By checking the box associated with “Informed Consent”, You acknowledge that you understand and agree with the following:

  1. I understand that the laws that protect privacy and the confidentiality of medical information also apply to telehealth, and that no information obtained in the use of telehealth, which identifies me, will be disclosed to researchers or other entities without my written consent.

  2. I understand that I have the right to withhold or withdraw my consent to the use of telehealth in the course of my care at any time, without affecting my right to future care or treatment.

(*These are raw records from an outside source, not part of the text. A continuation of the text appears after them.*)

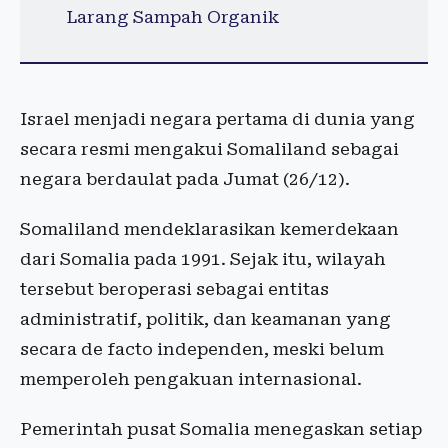
Larang Sampah Organik
Israel menjadi negara pertama di dunia yang
secara resmi mengakui Somaliland sebagai
negara berdaulat pada Jumat (26/12).
Somaliland mendeklarasikan kemerdekaan
dari Somalia pada 1991. Sejak itu, wilayah
tersebut beroperasi sebagai entitas
administratif, politik, dan keamanan yang
secara de facto independen, meski belum
memperoleh pengakuan internasional.
Pemerintah pusat Somalia menegaskan setiap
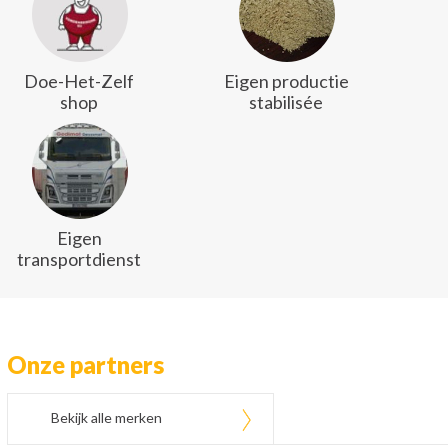
Doe-Het-Zelf
Eigen productie
shop
stabilisée
Eigen
transportdienst
Onze partners
Bekijk alle merken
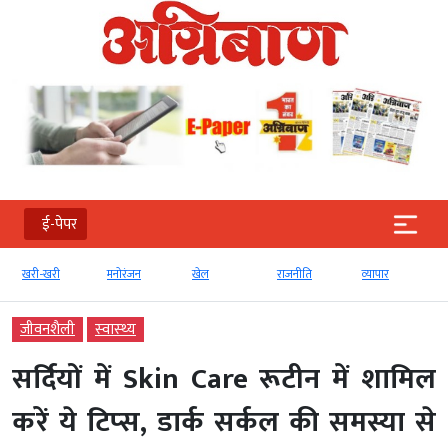
ई-पेपर
खरी-खरी
मनोरंजन
खेल
राजनीति
व्‍यापार
जीवनशैली
स्‍वास्‍थ्‍य
सर्दियों में Skin Care रूटीन में शामिल
करें ये टिप्‍स, डार्क सर्कल की समस्‍या से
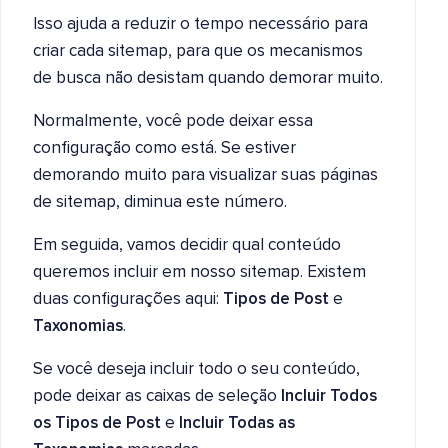
Isso ajuda a reduzir o tempo necessário para
criar cada sitemap, para que os mecanismos
de busca não desistam quando demorar muito.
Normalmente, você pode deixar essa
configuração como está. Se estiver
demorando muito para visualizar suas páginas
de sitemap, diminua este número.
Em seguida, vamos decidir qual conteúdo
queremos incluir em nosso sitemap. Existem
duas configurações aqui:
Tipos de Post
e
Taxonomias
.
Se você deseja incluir todo o seu conteúdo,
pode deixar as caixas de seleção
Incluir Todos
os Tipos de Post
e
Incluir Todas as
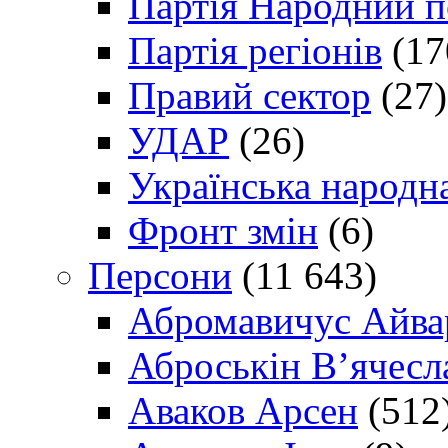
Партія Народний 
Партія регіонів
(17
Правий сектор
(27)
УДАР
(26)
Українська народна
Фронт змін
(6)
Персони
(11 643)
Абромавичус Айва
Аброськін В’ячесл
Аваков Арсен
(512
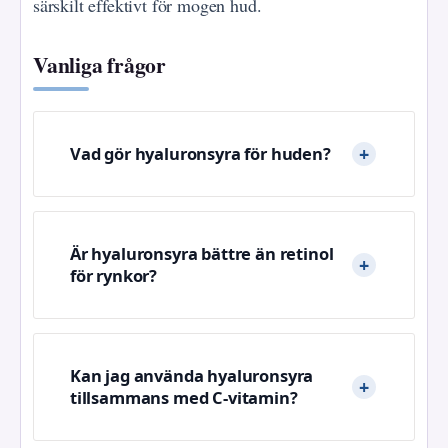
särskilt effektivt för mogen hud.
Vanliga frågor
Vad gör hyaluronsyra för huden?
Är hyaluronsyra bättre än retinol
för rynkor?
Kan jag använda hyaluronsyra
tillsammans med C-vitamin?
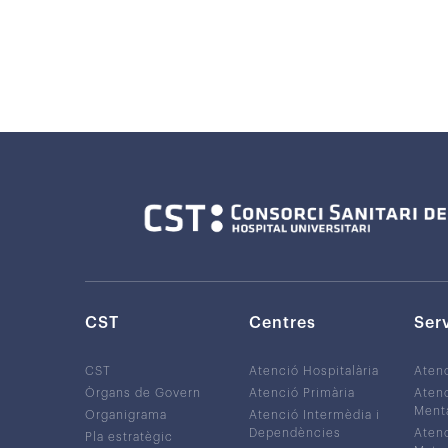
CST
Centres
Ser
CST
Atenció Hospitalària
Aten
Òrgans de Govern
Atenció Primària
Atenc
Ment
Organigrama
Atenció Intermèdia i
Dependències
Atenc
Pla estratègic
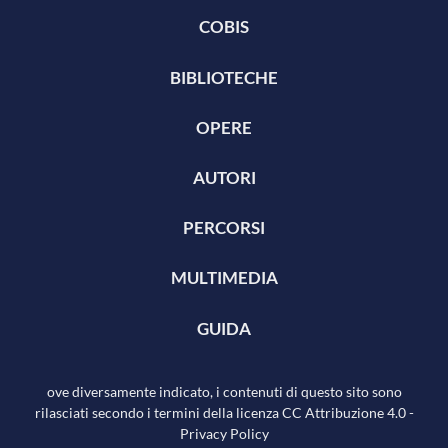
COBIS
BIBLIOTECHE
OPERE
AUTORI
PERCORSI
MULTIMEDIA
GUIDA
ove diversamente indicato, i contenuti di questo sito sono
rilasciati secondo i termini della licenza
CC Attribuzione 4.0
-
Privacy Policy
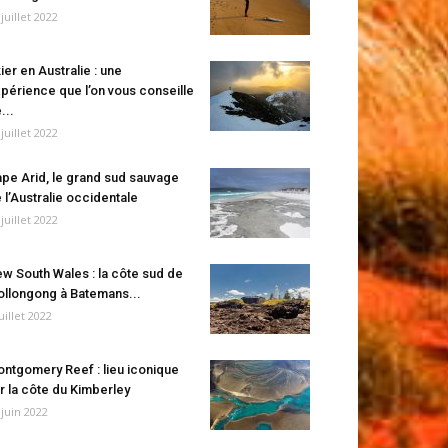
 juillet 2022
ier en Australie : une
périence que l’on vous conseille
...
 juillet 2022
pe Arid, le grand sud sauvage
 l’Australie occidentale
 juillet 2022
w South Wales : la côte sud de
llongong à Batemans...
juillet 2022
ntgomery Reef : lieu iconique
r la côte du Kimberley
 juin 2022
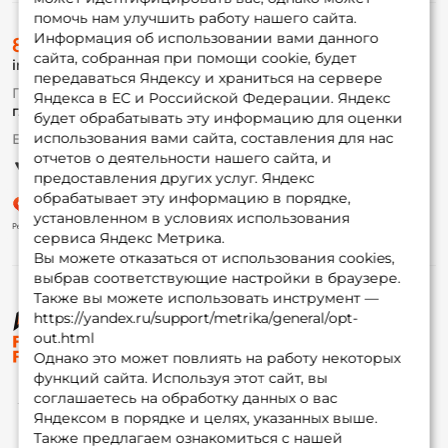
помочь нам улучшить работу нашего сайта.
О магазине
Информация об использовании вами данного
8 (495) 532-77-88
Доставка
сайта, собранная при помощи cookie, будет
info@foxfishing.ru
Оплата
передаваться Яндексу и храниться на сервере
Fox-bonus
По вопросам с заказом
Яндекса в ЕС и Российской Федерации. Яндекс
Гуру
г. Москва,
ул. Плеханова д.7
будет обрабатывать эту информацию для оценки
использования вами сайта, составления для нас
Ежедневно 10:00 до 20:00
Партнерская программа
отчетов о деятельности нашего сайта, и
предоставления других услуг. Яндекс
обрабатывает эту информацию в порядке,
установленном в условиях использования
сервиса Яндекс Метрика.
Вы можете отказаться от использования cookies,
выбрав соответствующие настройки в браузере.
Также вы можете использовать инструмент —
https://yandex.ru/support/metrika/general/opt-
© ФоксФишинг, 2009-2026
out.html
Однако это может повлиять на работу некоторых
функций сайта. Используя этот сайт, вы
соглашаетесь на обработку данных о вас
Яндексом в порядке и целях, указанных выше.
Также предлагаем ознакомиться с нашей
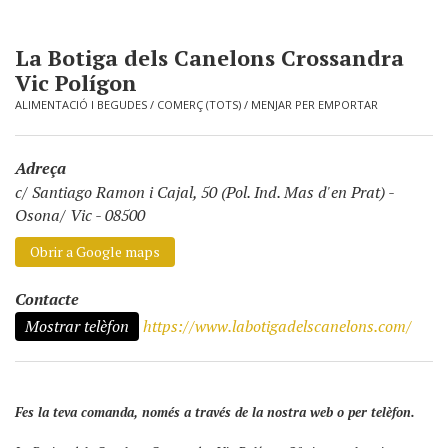
La Botiga dels Canelons Crossandra
Vic Polígon
ALIMENTACIÓ I BEGUDES
/
COMERÇ (TOTS)
/
MENJAR PER EMPORTAR
Adreça
c/ Santiago Ramon i Cajal, 50 (Pol. Ind. Mas d'en Prat)
-
Osona/ Vic - 08500
Obrir a Google maps
Contacte
Mostrar telèfon
https://www.labotigadelscanelons.com/
Fes la teva comanda, només a través de la nostra web o per telèfon.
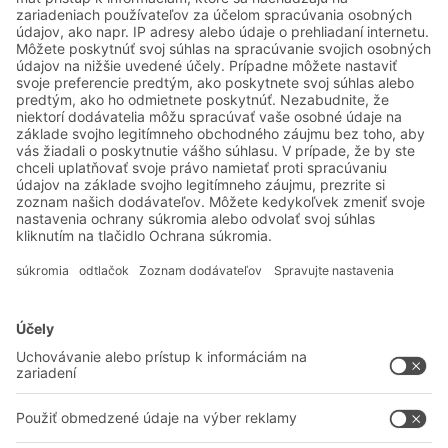
priemyselnej výroby
Systémové riešenia
Intralogistické riešenia
Prepravky a boxy
Regálové systémy
Dopravné systémy
Služby
Poradenstvo a služby
Spoločnosť
Profesionálne sklady
O nás
Na stiahnutie
BITO vo svete
Kontaktný formulár
Naše výrobné závody
Zdieľať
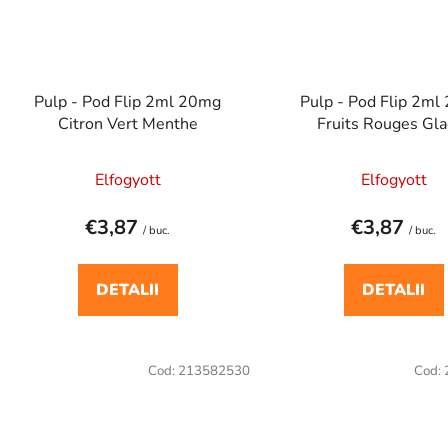
Pulp - Pod Flip 2ml 20mg
Pulp - Pod Flip 2m
Citron Vert Menthe
Fruits Rouges Gla
Elfogyott
Elfogyott
€3,87
€3,87
/ buc.
/ buc.
DETALII
DETALII
Cod:
213582530
Cod:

  3. I understand that telehealth may involve electronic communication of my personal medical information to other medical practitioners who may be located in other areas, including out of state.

  4. I understand that I may expect the anticipated benefits from the use of telehealth in my care, but that no results can be guaranteed or assured.

  5. I understand that my healthcare information may be shared with other individuals for scheduling and billing purposes. The above-mentioned person will all maintain confidentiality of the information obtained.


Patient Consent to the use of Telehealth

I have read and understand the information provided above regarding telehealth, have discussed it with my physical therapist as may be designated, and all of my questions have been answered to my satisfaction.

I have read this document carefully, and understand the risks and benefits of the teleconferencing consultation and have had my questions regarding the procedure explained and I hereby give my informed consent to participate in a telemedicine visit under the terms described herein.